▶ _Problem requirements_: Check every line of the data for the word "montaje", and copy those that have it.

▶ _Given information_:

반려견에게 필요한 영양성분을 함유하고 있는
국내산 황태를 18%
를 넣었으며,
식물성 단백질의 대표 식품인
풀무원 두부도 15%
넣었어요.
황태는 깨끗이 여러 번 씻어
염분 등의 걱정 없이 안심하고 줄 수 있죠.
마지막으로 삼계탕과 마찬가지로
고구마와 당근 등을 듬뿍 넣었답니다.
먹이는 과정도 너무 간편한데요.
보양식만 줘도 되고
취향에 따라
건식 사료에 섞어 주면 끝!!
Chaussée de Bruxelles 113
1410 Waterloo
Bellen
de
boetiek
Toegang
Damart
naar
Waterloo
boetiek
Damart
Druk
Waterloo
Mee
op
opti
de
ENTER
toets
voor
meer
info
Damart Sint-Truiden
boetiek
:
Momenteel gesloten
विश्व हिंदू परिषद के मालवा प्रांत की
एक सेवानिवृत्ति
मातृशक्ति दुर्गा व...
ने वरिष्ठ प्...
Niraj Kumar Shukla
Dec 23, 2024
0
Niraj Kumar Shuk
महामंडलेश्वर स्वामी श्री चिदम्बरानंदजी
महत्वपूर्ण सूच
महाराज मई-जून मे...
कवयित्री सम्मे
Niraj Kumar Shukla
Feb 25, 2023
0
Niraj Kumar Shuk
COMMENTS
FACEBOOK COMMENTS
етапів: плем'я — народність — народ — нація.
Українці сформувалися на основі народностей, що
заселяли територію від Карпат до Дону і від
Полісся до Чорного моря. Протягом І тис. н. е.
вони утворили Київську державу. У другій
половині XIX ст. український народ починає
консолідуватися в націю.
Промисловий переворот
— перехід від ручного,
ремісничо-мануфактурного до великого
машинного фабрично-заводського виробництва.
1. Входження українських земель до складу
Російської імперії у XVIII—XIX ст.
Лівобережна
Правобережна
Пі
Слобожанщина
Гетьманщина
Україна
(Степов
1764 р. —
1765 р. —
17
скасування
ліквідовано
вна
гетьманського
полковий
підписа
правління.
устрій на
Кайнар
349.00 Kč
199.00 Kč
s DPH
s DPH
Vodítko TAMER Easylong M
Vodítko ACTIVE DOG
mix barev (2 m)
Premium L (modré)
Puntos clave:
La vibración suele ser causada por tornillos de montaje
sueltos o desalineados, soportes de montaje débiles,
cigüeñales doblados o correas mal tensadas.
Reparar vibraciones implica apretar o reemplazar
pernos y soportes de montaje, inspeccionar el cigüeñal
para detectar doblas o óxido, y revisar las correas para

▶ _Written answer_:
La vibración suele ser causada por tornillos de montaje
sueltos o desalineados, soportes de montaje débiles,
pernos y soportes de montaje, inspeccionar el cigüeñal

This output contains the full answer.